Set down a faithful copy of every record below, with no images.

## Input data
■ ■ ■ ■ ■

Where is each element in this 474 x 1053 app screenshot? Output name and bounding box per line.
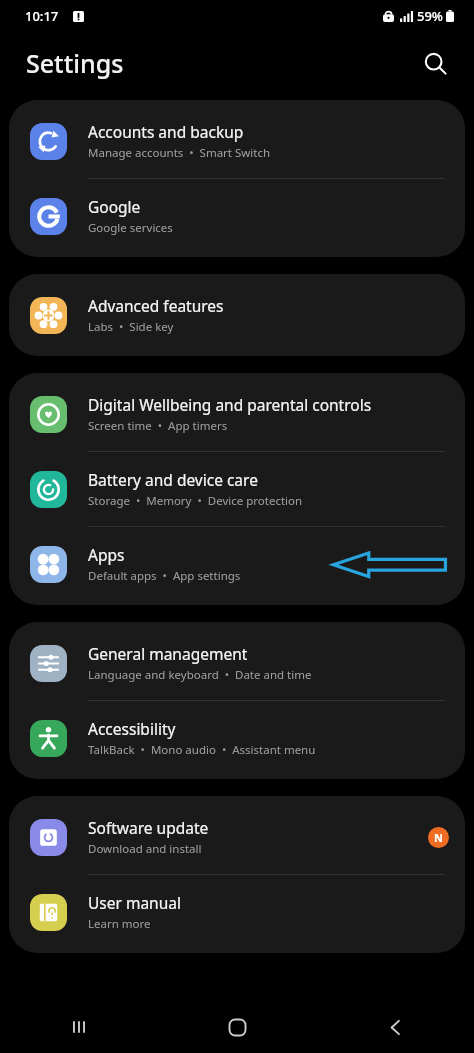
- staticText: TalkBack • Mono audio • Assistant menu: [88, 742, 316, 758]
- staticText: User manual: [88, 892, 181, 913]
- staticText: Download and install: [88, 841, 202, 857]
- staticText: Digital Wellbeing and parental controls: [88, 394, 372, 415]
- staticText: Advanced features: [88, 295, 224, 316]
- staticText: Language and keyboard • Date and time: [88, 667, 312, 683]
- button[interactable]: User manual: [9, 875, 465, 949]
- button[interactable]: Apps: [9, 527, 465, 601]
- staticText: Apps: [88, 544, 125, 565]
- button[interactable]: Accounts and backup: [9, 104, 465, 178]
- staticText: Storage • Memory • Device protection: [88, 493, 303, 509]
- button[interactable]: General management: [9, 626, 465, 700]
- staticText: 59%: [417, 7, 443, 25]
- button[interactable]: Accessibility: [9, 701, 465, 775]
- staticText: Battery and device care: [88, 469, 258, 490]
- staticText: Manage accounts • Smart Switch: [88, 145, 271, 161]
- button[interactable]: Recents: [0, 1001, 158, 1053]
- button[interactable]: Battery and device care: [9, 452, 465, 526]
- staticText: Accounts and backup: [88, 121, 244, 142]
- staticText: Accessibility: [88, 718, 176, 739]
- staticText: Learn more: [88, 916, 151, 932]
- button[interactable]: Google: [9, 179, 465, 253]
- button[interactable]: Software update: [9, 800, 465, 874]
- button[interactable]: Digital Wellbeing and parental controls: [9, 377, 465, 451]
- staticText: Screen time • App timers: [88, 418, 228, 434]
- staticText: Default apps • App settings: [88, 568, 241, 584]
- staticText: Labs • Side key: [88, 319, 174, 335]
- button[interactable]: Back: [316, 1001, 474, 1053]
- staticText: Software update: [88, 817, 209, 838]
- button[interactable]: Search: [412, 40, 458, 86]
- staticText: General management: [88, 643, 248, 664]
- staticText: Settings: [26, 46, 124, 80]
- staticText: Google: [88, 196, 141, 217]
- button[interactable]: Home: [158, 1001, 316, 1053]
- staticText: Google services: [88, 220, 173, 236]
- button[interactable]: Advanced features: [9, 278, 465, 352]
- staticText: 10:17: [25, 7, 59, 25]
- staticText: N: [434, 830, 443, 845]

■ ■ ■ ■ ■

## Completed exercise
Where is each element in this 474 x 1053 app screenshot? Output name and bounding box per line.
- staticText: TalkBack • Mono audio • Assistant menu: [88, 742, 316, 758]
- staticText: User manual: [88, 892, 181, 913]
- staticText: Download and install: [88, 841, 202, 857]
- staticText: Digital Wellbeing and parental controls: [88, 394, 372, 415]
- staticText: Advanced features: [88, 295, 224, 316]
- staticText: Language and keyboard • Date and time: [88, 667, 312, 683]
- button[interactable]: User manual: [9, 875, 465, 949]
- button[interactable]: Apps: [9, 527, 465, 601]
- staticText: Apps: [88, 544, 125, 565]
- button[interactable]: Accounts and backup: [9, 104, 465, 178]
- staticText: Storage • Memory • Device protection: [88, 493, 303, 509]
- button[interactable]: General management: [9, 626, 465, 700]
- staticText: 59%: [417, 7, 443, 25]
- button[interactable]: Accessibility: [9, 701, 465, 775]
- staticText: Battery and device care: [88, 469, 258, 490]
- staticText: Manage accounts • Smart Switch: [88, 145, 271, 161]
- button[interactable]: Recents: [0, 1001, 158, 1053]
- button[interactable]: Battery and device care: [9, 452, 465, 526]
- staticText: Accounts and backup: [88, 121, 244, 142]
- staticText: Accessibility: [88, 718, 176, 739]
- staticText: Learn more: [88, 916, 151, 932]
- button[interactable]: Google: [9, 179, 465, 253]
- button[interactable]: Software update: [9, 800, 465, 874]
- button[interactable]: Digital Wellbeing and parental controls: [9, 377, 465, 451]
- staticText: Screen time • App timers: [88, 418, 228, 434]
- staticText: Default apps • App settings: [88, 568, 241, 584]
- staticText: Labs • Side key: [88, 319, 174, 335]
- button[interactable]: Back: [316, 1001, 474, 1053]
- staticText: Software update: [88, 817, 209, 838]
- button[interactable]: Search: [412, 40, 458, 86]
- staticText: General management: [88, 643, 248, 664]
- staticText: Settings: [26, 46, 124, 80]
- staticText: Google: [88, 196, 141, 217]
- button[interactable]: Home: [158, 1001, 316, 1053]
- staticText: Google services: [88, 220, 173, 236]
- button[interactable]: Advanced features: [9, 278, 465, 352]
- staticText: 10:17: [25, 7, 59, 25]
- staticText: N: [434, 830, 443, 845]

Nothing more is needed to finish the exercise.